# Video Game Classifier Project
Tyler Short and Gideon Keith-Stanley

### Background
The PC Games 2020 dataset contains the results of scraping and sorting the entire catalog of Valve's "Steam" video game store, and includes data on over 27,000 titles. These data include title, description, genre, price points, several success metrics, and more.

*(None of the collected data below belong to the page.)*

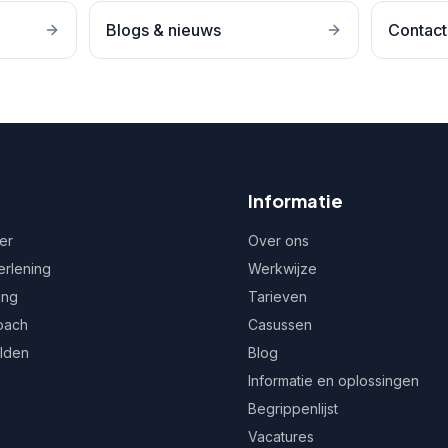
Blogs & nieuws
Contact
Informatie
er
Over ons
erlening
Werkwijze
ing
Tarieven
oach
Casussen
ulden
Blog
Informatie en oplossingen
Begrippenlijst
Vacatures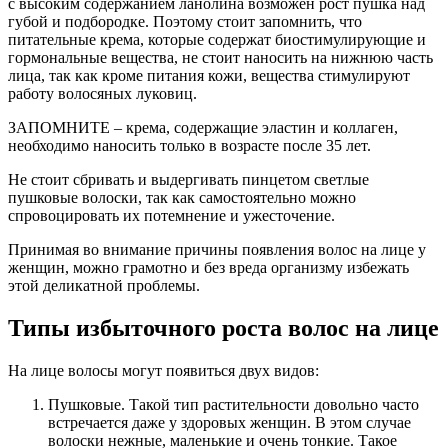
с высоким содержанием ланолина возможен рост пушка над
губой и подбородке. Поэтому стоит запомнить, что
питательные крема, которые содержат биостимулирующие и
гормональные вещества, не стоит наносить на нижнюю часть
лица, так как кроме питания кожи, вещества стимулируют
работу волосяных луковиц.
ЗАПОМНИТЕ – крема, содержащие эластин и коллаген,
необходимо наносить только в возрасте после 35 лет.
Не стоит сбривать и выдергивать пинцетом светлые
пушковые волоски, так как самостоятельно можно
спровоцировать их потемнение и ужесточение.
Принимая во внимание причины появления волос на лице у
женщин, можно грамотно и без вреда организму избежать
этой деликатной проблемы.
Типы избыточного роста волос на лице
На лице волосы могут появиться двух видов:
Пушковые. Такой тип растительности довольно часто
встречается даже у здоровых женщин. В этом случае
волоски нежные, маленькие и очень тонкие. Такое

We hypothesize that using the "bag of words" method as seen in email spam filters, we can train a machine learning model using the digested description of video games, and use that information to classify games by genre.

In [53]:
import numpy as np
import pandas as pd

### Data Loader
This routine downloads the dataset from OpenML.org and processes it with liac-arff. 

In [54]:
import arff

from urllib.request import urlretrieve

def load_game_data():
    url = 'https://api.openml.org/data/v1/download/22102514/PC-Games-2020.arff'
    filename = 'pc_game_dataset.arff'
    file, http_response = urlretrieve(url, filename)
    dataset = arff.load(open(file, 'r'))
    attributes = np.array(dataset['attributes'])
    data = np.array(dataset['data'])
    return data, attributes

# Use this to save bandwidth and time if the project has the data file in the /data folder
def load_game_data_from_file()
    file = 'data/pc_game_dataset.arff'
    dataset = arff.load(open(file, 'r'))
    attributes = np.array(dataset['attributes'])
    data = np.array(dataset['data'])
    return data, attributes
    

In [55]:
data, attributes = load_game_data()

## Preprocessing
This code digests the dataset into the form we need and prepares it for use by the model.

In [58]:
results = set([])
genres = data[:,6]
for entry in genres:
    terms = str(entry).split(',')
    for term in terms:
        results.add(term.strip())
y_headers = list(results)

y = []
for entry in data:
    y_row = [0] * len(y_headers)
    for genre in str(entry[6]).split(','):
        y_row[y_headers.index(genre.strip())] = 1
    y.append(y_row)
    
y = np.array(y)

# y is now our label vector



In [None]:
bag = set([])
descriptions = data[:,25]

for entry in descriptions:
    terms = str(entry).split(' ')
    for term in terms:
        bag.add(term.strip())
x_headers = list(bag)

X = []
for entry in data:
    x_row = [0] * len(x_headers)
    for word in str(entry[25]).split(' '):
        x_row[x_headers.index(word.strip())] = 1
    X.append(x_row)

X = np.array(X)
print(X[0])